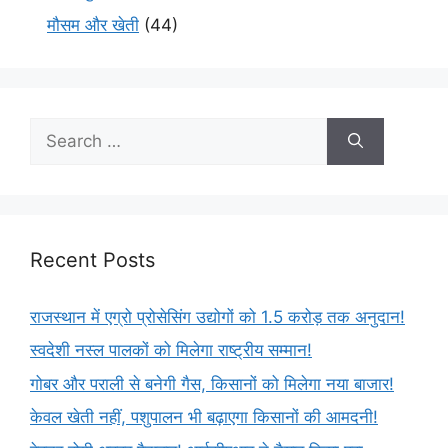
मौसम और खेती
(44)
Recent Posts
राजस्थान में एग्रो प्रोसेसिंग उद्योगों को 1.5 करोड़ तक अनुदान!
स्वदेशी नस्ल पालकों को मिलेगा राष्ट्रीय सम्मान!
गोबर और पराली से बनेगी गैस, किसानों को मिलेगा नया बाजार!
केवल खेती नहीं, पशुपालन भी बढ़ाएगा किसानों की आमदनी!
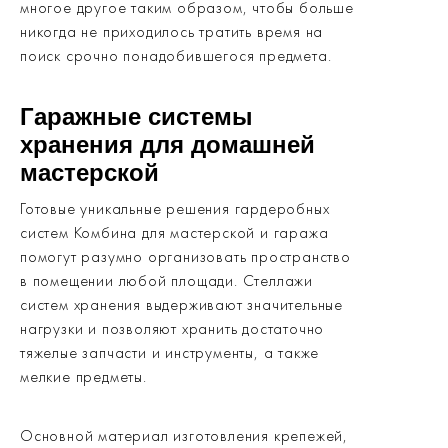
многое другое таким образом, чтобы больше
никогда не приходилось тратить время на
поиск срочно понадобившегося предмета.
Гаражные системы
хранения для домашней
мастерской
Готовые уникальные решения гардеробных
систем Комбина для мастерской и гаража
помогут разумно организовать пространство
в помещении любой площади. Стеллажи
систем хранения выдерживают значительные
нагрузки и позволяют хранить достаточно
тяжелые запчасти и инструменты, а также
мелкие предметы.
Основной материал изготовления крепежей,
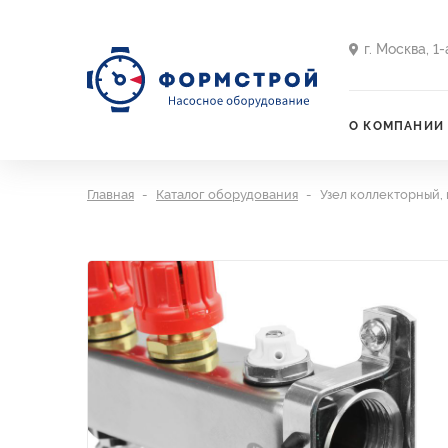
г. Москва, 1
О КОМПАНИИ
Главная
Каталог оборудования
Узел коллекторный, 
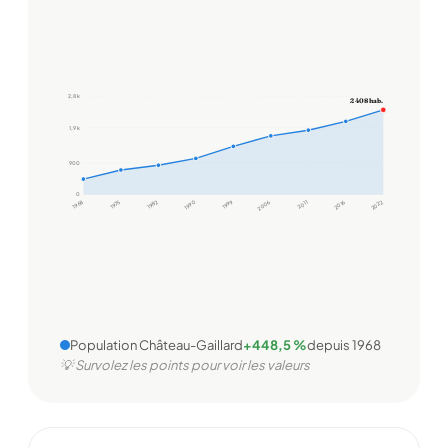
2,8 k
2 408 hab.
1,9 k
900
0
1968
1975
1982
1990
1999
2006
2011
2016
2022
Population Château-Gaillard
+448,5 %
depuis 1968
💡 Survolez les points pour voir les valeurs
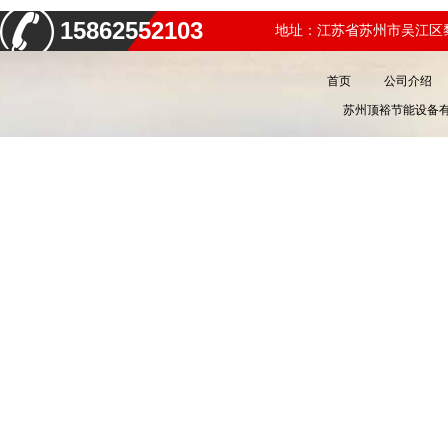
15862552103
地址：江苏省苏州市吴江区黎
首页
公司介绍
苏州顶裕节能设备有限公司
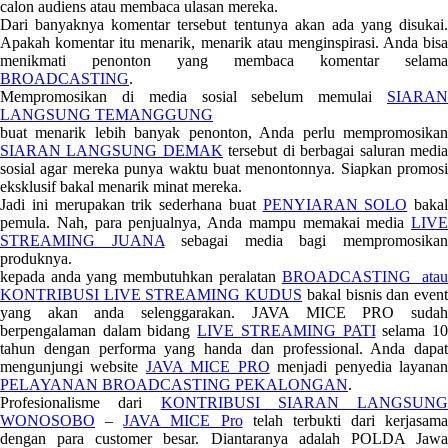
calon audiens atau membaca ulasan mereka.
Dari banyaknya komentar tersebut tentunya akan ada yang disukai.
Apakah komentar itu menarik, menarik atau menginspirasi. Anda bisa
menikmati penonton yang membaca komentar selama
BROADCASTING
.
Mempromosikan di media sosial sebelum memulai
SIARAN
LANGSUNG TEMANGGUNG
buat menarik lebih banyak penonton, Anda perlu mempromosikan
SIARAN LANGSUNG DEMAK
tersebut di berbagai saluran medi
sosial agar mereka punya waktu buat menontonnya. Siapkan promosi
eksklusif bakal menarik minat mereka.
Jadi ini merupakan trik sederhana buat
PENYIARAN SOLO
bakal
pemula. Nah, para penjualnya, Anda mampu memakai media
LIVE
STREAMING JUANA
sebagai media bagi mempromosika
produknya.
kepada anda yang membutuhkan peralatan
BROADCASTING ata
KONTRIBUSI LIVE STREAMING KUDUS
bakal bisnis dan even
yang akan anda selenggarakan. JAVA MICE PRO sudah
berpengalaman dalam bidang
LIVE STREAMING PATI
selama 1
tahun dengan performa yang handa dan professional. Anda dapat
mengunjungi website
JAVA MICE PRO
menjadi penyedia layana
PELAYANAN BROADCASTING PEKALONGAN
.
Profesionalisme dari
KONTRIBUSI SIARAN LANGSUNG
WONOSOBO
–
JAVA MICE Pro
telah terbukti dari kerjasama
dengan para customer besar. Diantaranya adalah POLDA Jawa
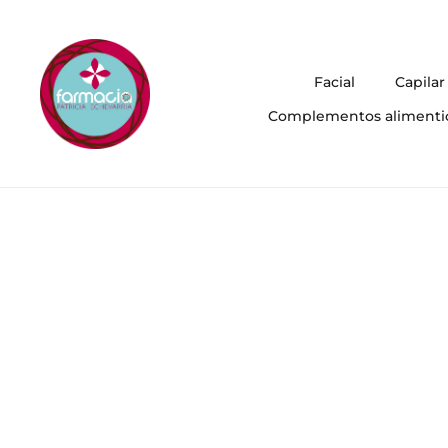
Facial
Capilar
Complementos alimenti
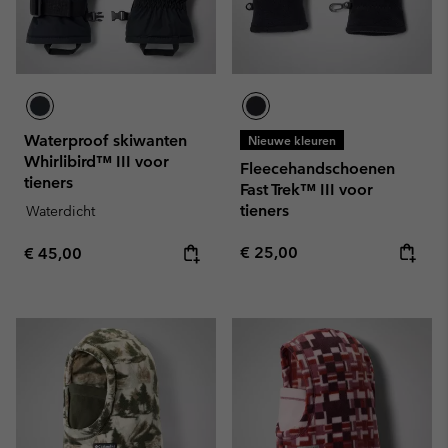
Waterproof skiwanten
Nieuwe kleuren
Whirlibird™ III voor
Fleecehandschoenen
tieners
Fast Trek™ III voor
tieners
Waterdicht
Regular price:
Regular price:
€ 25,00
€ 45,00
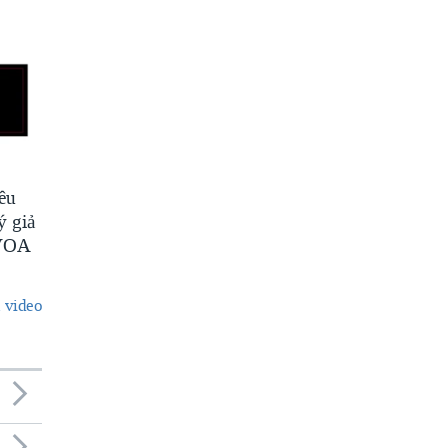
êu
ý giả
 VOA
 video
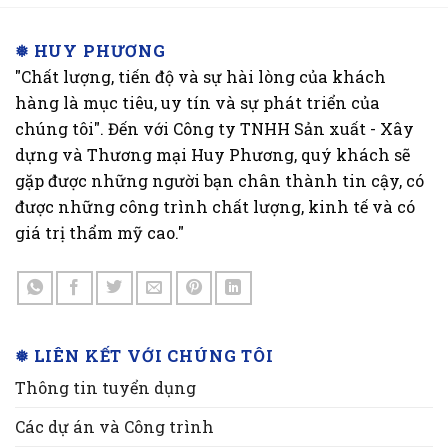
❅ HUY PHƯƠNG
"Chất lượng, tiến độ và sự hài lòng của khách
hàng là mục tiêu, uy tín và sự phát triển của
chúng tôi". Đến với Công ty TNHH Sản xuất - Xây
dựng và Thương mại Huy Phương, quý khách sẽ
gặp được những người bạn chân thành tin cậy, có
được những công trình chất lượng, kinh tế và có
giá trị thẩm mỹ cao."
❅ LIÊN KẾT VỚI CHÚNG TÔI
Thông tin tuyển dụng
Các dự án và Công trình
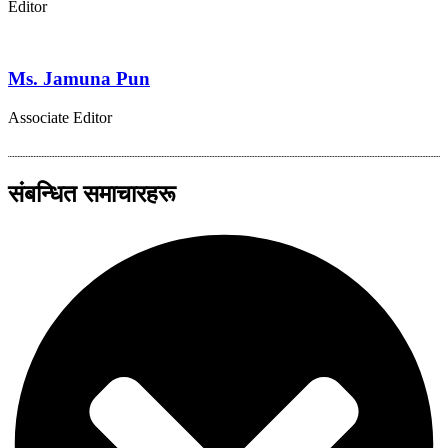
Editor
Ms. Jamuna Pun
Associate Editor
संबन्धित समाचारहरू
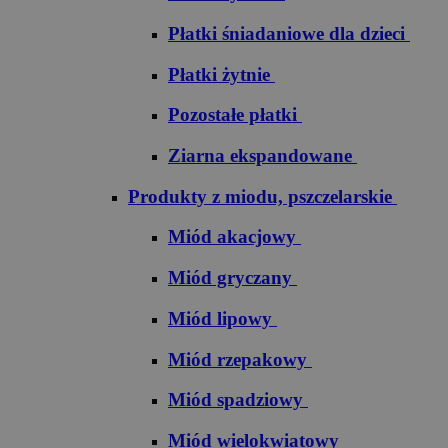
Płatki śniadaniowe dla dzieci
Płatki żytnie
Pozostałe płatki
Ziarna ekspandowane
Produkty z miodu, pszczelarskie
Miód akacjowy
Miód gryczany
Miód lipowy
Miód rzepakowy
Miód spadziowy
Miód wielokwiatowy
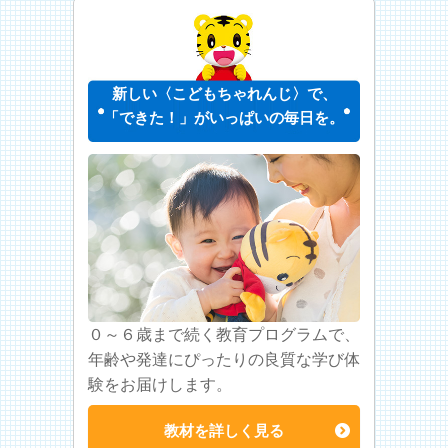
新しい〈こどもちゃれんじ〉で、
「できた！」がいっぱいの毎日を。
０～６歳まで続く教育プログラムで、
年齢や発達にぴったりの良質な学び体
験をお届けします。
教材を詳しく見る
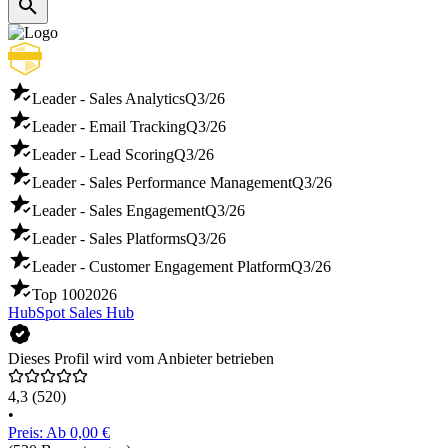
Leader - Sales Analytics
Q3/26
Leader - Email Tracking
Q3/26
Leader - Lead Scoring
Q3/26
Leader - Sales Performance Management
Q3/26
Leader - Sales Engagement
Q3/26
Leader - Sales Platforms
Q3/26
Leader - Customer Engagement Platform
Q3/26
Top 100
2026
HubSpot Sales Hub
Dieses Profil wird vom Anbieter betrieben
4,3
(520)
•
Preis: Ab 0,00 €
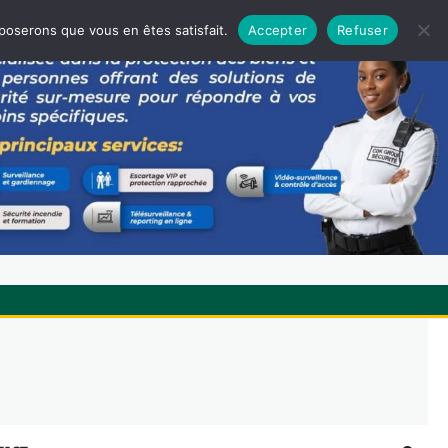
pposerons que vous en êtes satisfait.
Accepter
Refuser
:::
PROBLEM:
The line containing "केवल खेती नहीं, पशुपालन" marks the end; please output exactly the lines of the listing above from its first line through that line, without pictures.

ANSWER:
मौसम और खेती
(44)
Recent Posts
राजस्थान में एग्रो प्रोसेसिंग उद्योगों को 1.5 करोड़ तक अनुदान!
स्वदेशी नस्ल पालकों को मिलेगा राष्ट्रीय सम्मान!
गोबर और पराली से बनेगी गैस, किसानों को मिलेगा नया बाजार!
केवल खेती नहीं, पशुपालन भी बढ़ाएगा किसानों की आमदनी!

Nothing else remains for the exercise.